Privacy-Preserving Federated Learning With Backdoor Resilience

Federated learning (FL) has the ability to train a global model across many different clients
with diverse datasets while also preserving privacy. However, federated learning is by design
vulnerable to privacy inference attacks and poisoning attacks, allowing compromised clients
to infer private information about the clients or negatively influence the global model,
respectively. FLAME [26], a state-of-the-art framework, is designed to statistically remove
the influence of poisoning attacks, while being applicable to many attacker models and
keeping the model’s benign performance. To ensure these objectives, the FLAME protocol
introduces a defense framework that estimates the minimum sufficient amount of noise
to be injected into the global model after aggregation, so that backdoors are eliminated
but the benign performance does not deteriorate. To further reduce the amount of noise
and enhance the desired goals, FLAME utilizes adaptive clustering and weight clipping.

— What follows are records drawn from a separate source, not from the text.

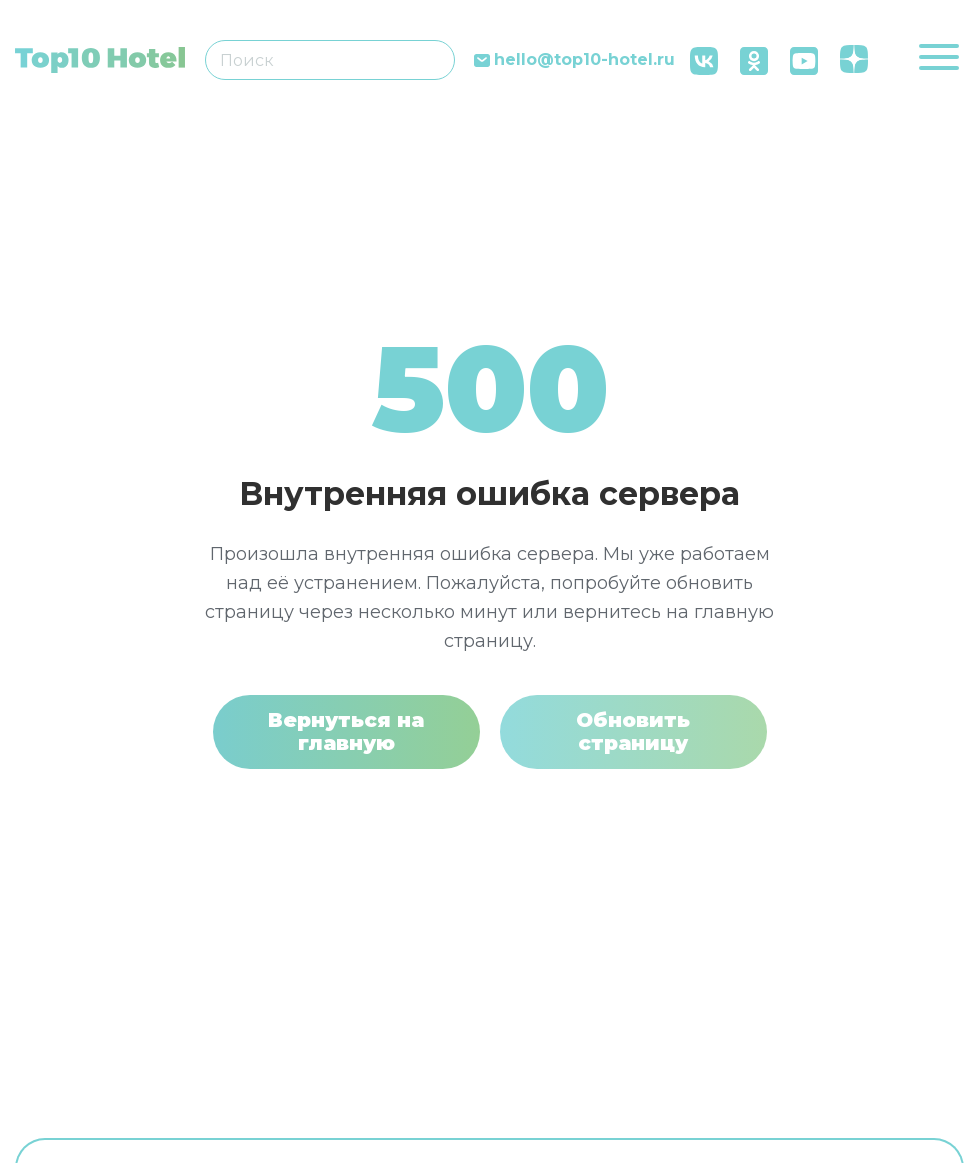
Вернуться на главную (346, 731)
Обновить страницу (633, 731)
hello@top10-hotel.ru (584, 60)
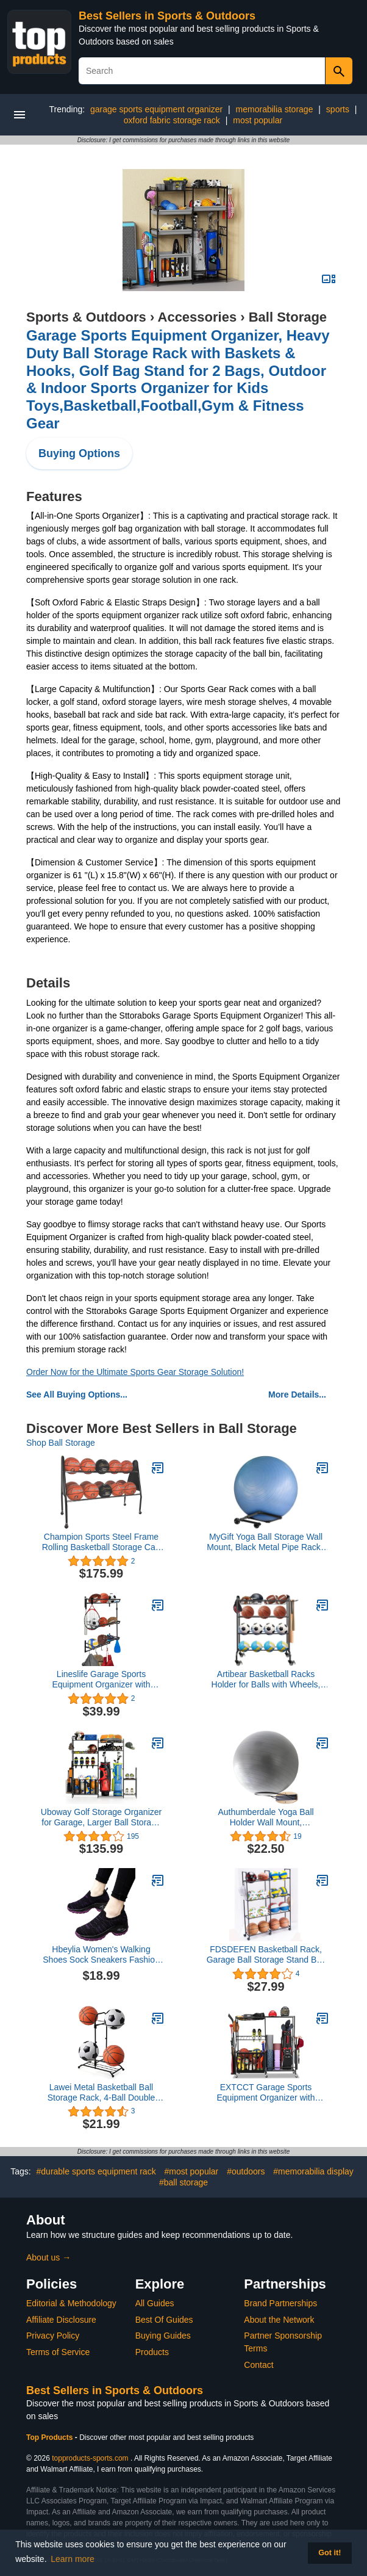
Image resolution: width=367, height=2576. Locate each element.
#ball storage (183, 2182)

However, federated learning systems that implement FLAME still face significant privacy
risks from inference attacks, where malicious aggregators can exploit access to model
... mehr
updates to extract sensitive information about client data. Therefore, it is imperative to also
achieve malicious security.
In this thesis, we propose an implementation of FLAME in combination with secure Multi-
Party Computation (MPC), which provides the primitives to protect federated learning
against inference attacks. We propose two implementations of this combination: private
FLAME- a full-MPC implementation, running the entire FLAME protocol in MPC; and
leaky FLAME, which selectively reveals intermediate statistics to gain efficiency while still
constraining attack surface. The implementation takes advantage of FLAME’s backdoor
resilience and MPC’s secret shared processing, also achieving malicious security. To achieve
this combination, we use MP-SPDZ [20], a framework with 30 variants of MPC protocols
and a Python-based programming interface, which simplifies the comparison of different
protocols and security models.
Building on these designs, our evaluation quantifies the computational and communication
overheads of both modes with varying client counts and model sizes. We find that the
dominant cost arises from the pairwise cosine-similarity in the clustering step, whereas
clipping and noising are comparatively lightweight. Although leaky FLAME’s savings are
noticeable even more so in the bigger cases, they are dominated by the cosine similarity
computation, thus in our opinion not worth the security-efficiency trade-off. Despite this,
our implementation achieves practical runtimes for moderate scales, keeping in mind that
it provides enforcement of FLAME’s defenses under malicious-security settings. Taken
together, our results demonstrate that integrating MPC with FLAME is feasible to an extent
and effective for privacy-preserving, backdoor-resilient FL.